The Citations API and its location modes

How a citation points at its source depends on the document type, and there are three modes. Plain text is chunked to sentences and cited by char_location; a PDF is cited by page_location; custom content, where you supply the chunks, is cited by content_block_location. [Official] Citations · AnthropicT1-official original The feature is also output-cheap: “the cited_text field is provided for convenience and does not count towards output tokens.” [Official] Citations · AnthropicT1-official original

The provenance triple: schema-friendly fallback

When the output must be structured JSON, the native Citations API is off the table, so you encode provenance into the schema yourself. This is the D4.4 hook applied to attribution — a design pattern this book recommends, not a platform feature: each extracted claim carries a source object with a document_id, a span_quote, and a confidence, and the caller verifies that span_quote actually appears in document_id. If it does not, the model fabricated the citation. It is a manual, checkable provenance you can drop inside any schema.

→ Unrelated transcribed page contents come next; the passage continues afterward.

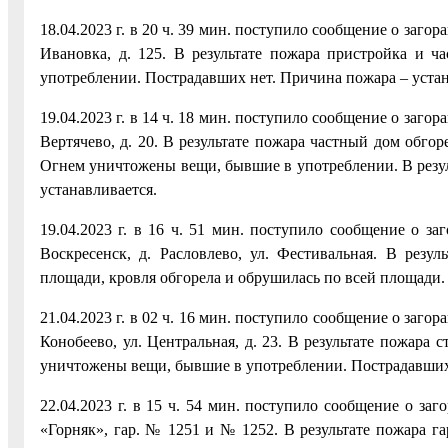
18.04.2023 г. в 20 ч. 39 мин. поступило сообщение о заго
Ивановка, д. 125. В результате пожара пристройка и
употреблении. Пострадавших нет. Причина пожара – устан
19.04.2023 г. в 14 ч. 18 мин. поступило сообщение о заго
Вертячево, д. 20. В результате пожара частный дом обго
Огнем уничтожены вещи, бывшие в употреблении. В резул
устанавливается.
19.04.2023 г. в 16 ч. 51 мин. поступило сообщение о з
Воскресенск, д. Расловлево, ул. Фестивальная. В резу
площади, кровля обгорела и обрушилась по всей площади.
21.04.2023 г. в 02 ч. 16 мин. поступило сообщение о заго
Конобеево, ул. Центральная, д. 23. В результате пожара
уничтожены вещи, бывшие в употреблении. Пострадавших 
22.04.2023 г. в 15 ч. 54 мин. поступило сообщение о за
«Горняк», гар. № 1251 и № 1252. В результате пожара га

Temporal provenance: knowing when data is valid

Provenance is not only where a claim came from but when it can be trusted. Each model has a reliable knowledge cutoff — Opus 4.8 at January 2026, Sonnet 4.6 at August 2025, Haiku 4.5 at February 2025 — and that reliable cutoff is earlier than (or equal to) the model’s training-data cutoff, not later: Sonnet 4.6 trained on data through January 2026 but is reliable only to August 2025, and Haiku 4.5 trained through July 2025 but is reliable to February 2025. [Official] Models overview · AnthropicT1-official original Data near the training cutoff is sparse, so the model’s reliable knowledge stops before its training does. Past the reliable cutoff the model has no dependable knowledge, so a time-sensitive fact must come from a dated source supplied at request time (retrieval with a citation), not from the model’s memory. The use-side workflow for recording claim sources and decision dates is the handbook’s territory (its provenance and ADR material is forthcoming).

Practice

Exam essentials

• Provenance is verifiability — the Citations API (enable per document with citations: {"enabled": true}) ties each claim to a source span so a citation cannot be fabricated (span-bound, not grammar-constrained); cited_text does not count toward output tokens. Citations must be enabled on all or none of a request’s documents.
• Three location modes — plain text → char_location, PDF → page_location, custom content → content_block_location; image citations are not yet supported.
• Mutual exclusion — Citations + Structured Outputs return 400; when you need both a schema and provenance, use the provenance triple (document_id + span_quote + confidence) and verify the span caller-side.
• Temporal provenance — each model has a reliable knowledge cutoff (Opus 4.8 Jan 2026, Sonnet 4.6 Aug 2025, Haiku 4.5 Feb 2025), which is earlier than (or equal to) the training-data cutoff — the model trains on later data but is only reliable to the earlier date (Sonnet 4.6 trained to Jan 2026, reliable to Aug 2025). Past the reliable cutoff, answer time-sensitive questions from a dated source, not the model’s memory.